Ethanol Industry News

Ethanol Industry News

Ethanol Industry News. I’m Greg Martin with today’s Line On Agriculture.

An ethanol industry official says full-scale commercialization of E-15 is probably years off - but cellulosic ethanol - seen as a key safety valve to meet the nation’s Renewable Fuels Standard - may be just around the corner. Last week’s EPA denial of an RFS waiver request by the livestock industry and several Governors did nothing to end their fight with ethanol producers over high grain prices. EPA says the petitioners couldn’t prove such harm and a waiver would provide little relief. More non-corn ethanol could ease the fight - but that will take time - though Renewable Fuels Association President Bob Dinneen expects some mass production next year.

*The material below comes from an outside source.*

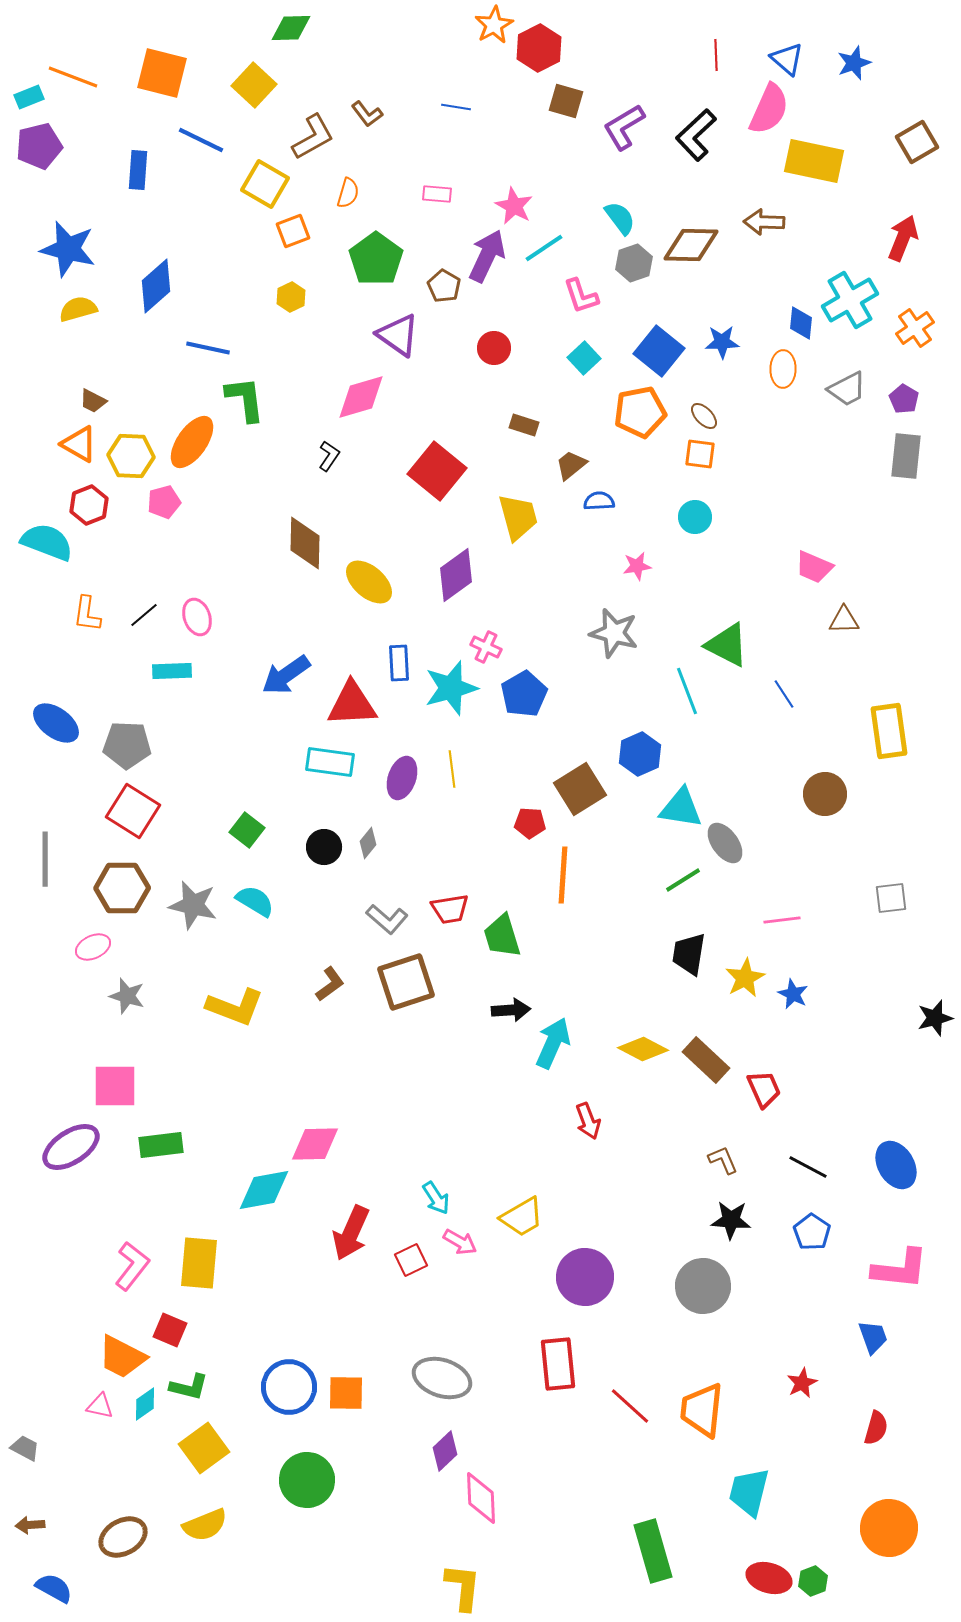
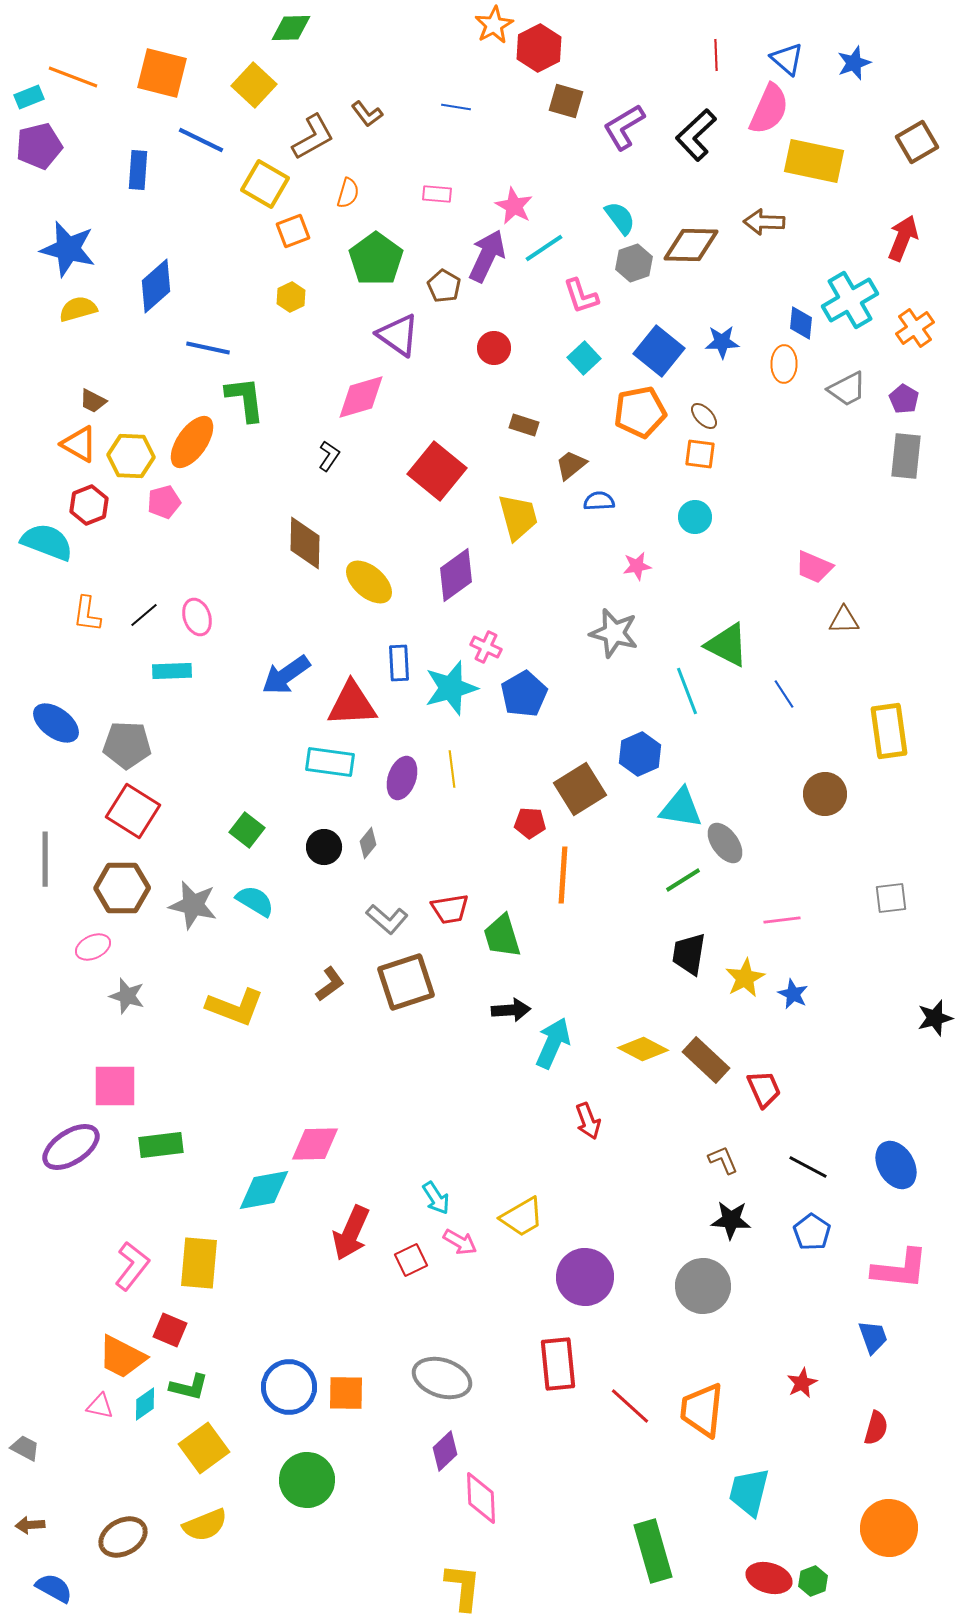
orange ellipse at (783, 369): moved 1 px right, 5 px up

DINEEN: There are two facilities that have completed their instruction and are going through the ramp up to commercial production stages but there are four other plants that are under construction that will complete construction in 2013.
 
Dinneen expects cellulosic ethanol to take off after that.

DINEEN: And once the first and second and third plants demonstrate that they have the technology that they can convert cellulose to ethanol cost competitively, there’s going to be a rush to build that next plant and you will see the cellulosic ethanol industry scale up as fast, if not faster than the grain ethanol industry did once a market was available to it.
 
But grain ethanol has already hit the so-called blend wall - requiring greater use of gasoline blends higher than 10-percent ethanol. EPA has approved use of E-15 in model year 2001 and newer gasoline-fueled cars - and there is limited use in the Midwest - but technical and regulatory barriers to wide-scale use remain.

DINEEN: The growth of E15 has indeed been as we expected. It was slow and it’s going to continue to be slow because of state regulatory barriers that still exist. Because of some marketplace conditions that EPA sort of established that make it difficult for gasoline marketers to put the equipment in place and the program in place to offer E15 to consumers that might want it.

The Administration has set a goal to help fueling stations install 10-thousand blender pumps over the next five-years. The RFS requires 15-billion gallons of corn-based ethanol production by 2015 and 21-billion of cellulosic ethanol by 2022.

That’s today’s Line On Agriculture. I’m Greg Martin on the Ag Information Network.